[What to do] Beginning with the line below that contains "Stable version (388, 115)" and ending with the line that contains "ProcessCampaign (152, 1568)", copy every line exactly. Copy nothing else.

[Data under study]
+ + + +
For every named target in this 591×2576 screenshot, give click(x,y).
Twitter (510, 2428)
+ + + +
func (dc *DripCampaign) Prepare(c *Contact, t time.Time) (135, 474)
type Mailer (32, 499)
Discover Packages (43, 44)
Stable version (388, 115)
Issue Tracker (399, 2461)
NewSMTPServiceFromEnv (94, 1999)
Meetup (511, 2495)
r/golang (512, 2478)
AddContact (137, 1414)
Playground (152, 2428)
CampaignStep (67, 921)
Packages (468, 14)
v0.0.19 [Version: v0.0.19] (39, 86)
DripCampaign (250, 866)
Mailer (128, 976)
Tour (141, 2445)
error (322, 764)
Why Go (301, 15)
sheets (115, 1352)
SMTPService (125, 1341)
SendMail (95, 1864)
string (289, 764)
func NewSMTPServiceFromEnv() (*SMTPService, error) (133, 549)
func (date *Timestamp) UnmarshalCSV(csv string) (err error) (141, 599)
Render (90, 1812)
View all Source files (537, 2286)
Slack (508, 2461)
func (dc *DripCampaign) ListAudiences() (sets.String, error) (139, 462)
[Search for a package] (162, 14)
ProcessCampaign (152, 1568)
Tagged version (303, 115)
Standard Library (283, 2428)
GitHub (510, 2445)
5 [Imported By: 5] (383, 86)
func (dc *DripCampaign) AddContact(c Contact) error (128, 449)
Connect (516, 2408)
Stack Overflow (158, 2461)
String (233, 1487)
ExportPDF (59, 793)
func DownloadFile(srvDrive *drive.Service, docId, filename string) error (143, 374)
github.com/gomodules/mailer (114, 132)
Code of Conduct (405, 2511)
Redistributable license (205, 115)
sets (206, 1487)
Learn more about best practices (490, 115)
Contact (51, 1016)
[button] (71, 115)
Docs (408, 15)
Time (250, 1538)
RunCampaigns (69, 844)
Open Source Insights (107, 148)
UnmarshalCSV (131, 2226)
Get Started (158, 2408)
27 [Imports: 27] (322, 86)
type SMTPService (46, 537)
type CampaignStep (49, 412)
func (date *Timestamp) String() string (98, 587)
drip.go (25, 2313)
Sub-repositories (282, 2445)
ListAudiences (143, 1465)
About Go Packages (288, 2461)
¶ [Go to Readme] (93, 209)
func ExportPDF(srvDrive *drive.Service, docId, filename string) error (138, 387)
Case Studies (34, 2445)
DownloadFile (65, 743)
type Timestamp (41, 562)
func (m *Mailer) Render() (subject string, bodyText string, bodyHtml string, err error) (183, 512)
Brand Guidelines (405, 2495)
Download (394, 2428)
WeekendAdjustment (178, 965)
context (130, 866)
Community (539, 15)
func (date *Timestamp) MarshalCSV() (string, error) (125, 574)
+ + + +
[Answer]
Stable version (388, 115)
Issue Tracker (399, 2461)
NewSMTPServiceFromEnv (94, 1999)
Meetup (511, 2495)
r/golang (512, 2478)
AddContact (137, 1414)
Playground (152, 2428)
CampaignStep (67, 921)
Packages (468, 14)
v0.0.19 [Version: v0.0.19] (39, 86)
DripCampaign (250, 866)
Mailer (128, 976)
Tour (141, 2445)
error (322, 764)
Why Go (301, 15)
sheets (115, 1352)
SMTPService (125, 1341)
SendMail (95, 1864)
string (289, 764)
func NewSMTPServiceFromEnv() (*SMTPService, error) (133, 549)
func (date *Timestamp) UnmarshalCSV(csv string) (err error) (141, 599)
Render (90, 1812)
View all Source files (537, 2286)
Slack (508, 2461)
func (dc *DripCampaign) ListAudiences() (sets.String, error) (139, 462)
[Search for a package] (162, 14)
ProcessCampaign (152, 1568)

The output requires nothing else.